→ WHAT TO PRODUCE
Transcribe word for word each line from the one containing "cognitive skills, enhances" to the final line of the data, both included. Skip the pictures.

[[ TASK INPUT open ]]

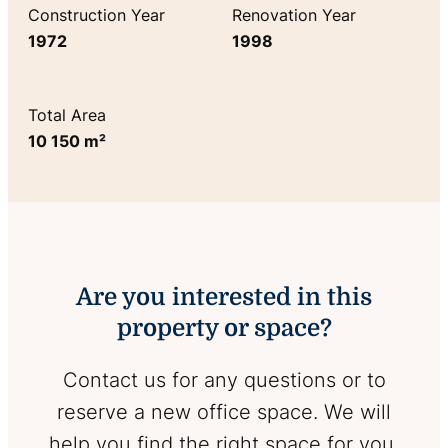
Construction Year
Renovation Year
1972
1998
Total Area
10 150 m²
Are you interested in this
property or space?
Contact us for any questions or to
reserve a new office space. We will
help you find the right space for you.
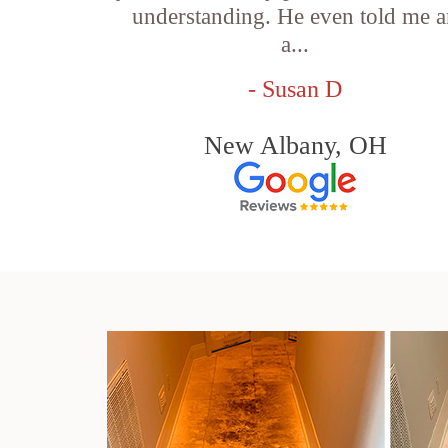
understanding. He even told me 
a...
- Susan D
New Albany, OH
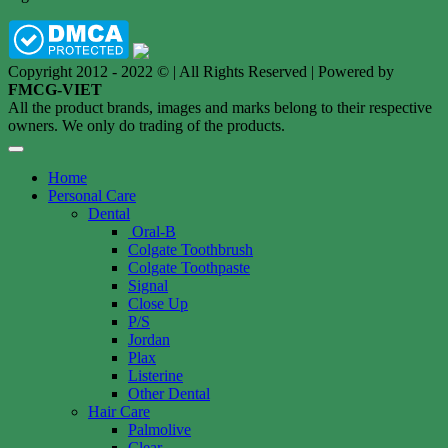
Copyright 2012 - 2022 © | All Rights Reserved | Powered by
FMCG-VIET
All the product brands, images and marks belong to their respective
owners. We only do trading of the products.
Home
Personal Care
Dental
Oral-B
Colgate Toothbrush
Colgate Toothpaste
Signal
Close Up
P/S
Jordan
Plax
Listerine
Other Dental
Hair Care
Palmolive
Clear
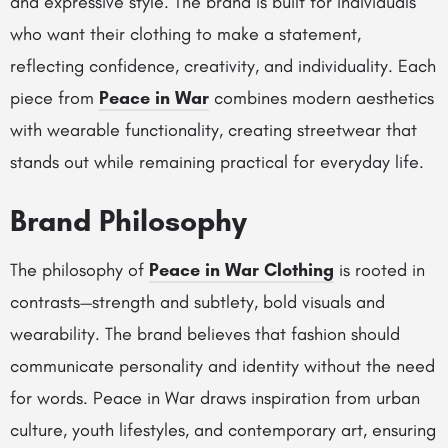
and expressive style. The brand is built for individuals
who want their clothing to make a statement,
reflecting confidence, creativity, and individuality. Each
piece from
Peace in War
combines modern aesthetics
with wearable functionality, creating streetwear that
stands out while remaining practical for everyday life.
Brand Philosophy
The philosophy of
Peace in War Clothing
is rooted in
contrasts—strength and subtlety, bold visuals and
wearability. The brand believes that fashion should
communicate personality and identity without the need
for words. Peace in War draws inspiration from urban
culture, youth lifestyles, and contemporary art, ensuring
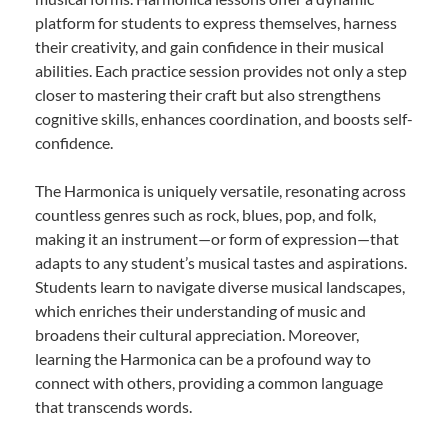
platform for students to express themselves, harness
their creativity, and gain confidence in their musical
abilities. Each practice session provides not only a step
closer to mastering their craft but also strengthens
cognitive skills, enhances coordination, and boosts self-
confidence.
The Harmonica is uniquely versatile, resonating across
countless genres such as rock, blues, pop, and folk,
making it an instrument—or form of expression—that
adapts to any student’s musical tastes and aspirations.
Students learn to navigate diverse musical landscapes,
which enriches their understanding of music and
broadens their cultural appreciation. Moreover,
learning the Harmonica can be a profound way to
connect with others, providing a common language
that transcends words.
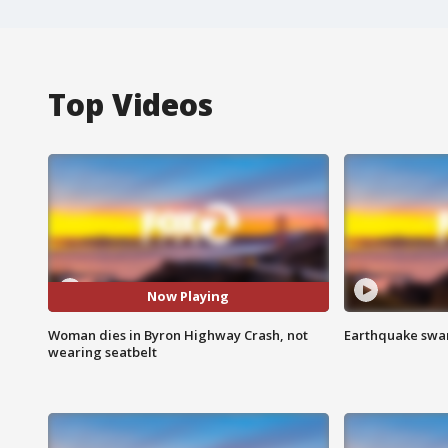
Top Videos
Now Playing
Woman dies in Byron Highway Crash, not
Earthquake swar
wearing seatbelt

[[ TASK INPUT closed ]]

→ FINISHED EXERCISE
cognitive skills, enhances coordination, and boosts self-
confidence.
The Harmonica is uniquely versatile, resonating across
countless genres such as rock, blues, pop, and folk,
making it an instrument—or form of expression—that
adapts to any student’s musical tastes and aspirations.
Students learn to navigate diverse musical landscapes,
which enriches their understanding of music and
broadens their cultural appreciation. Moreover,
learning the Harmonica can be a profound way to
connect with others, providing a common language
that transcends words.
Top Videos
Now Playing
Woman dies in Byron Highway Crash, not
Earthquake swar
wearing seatbelt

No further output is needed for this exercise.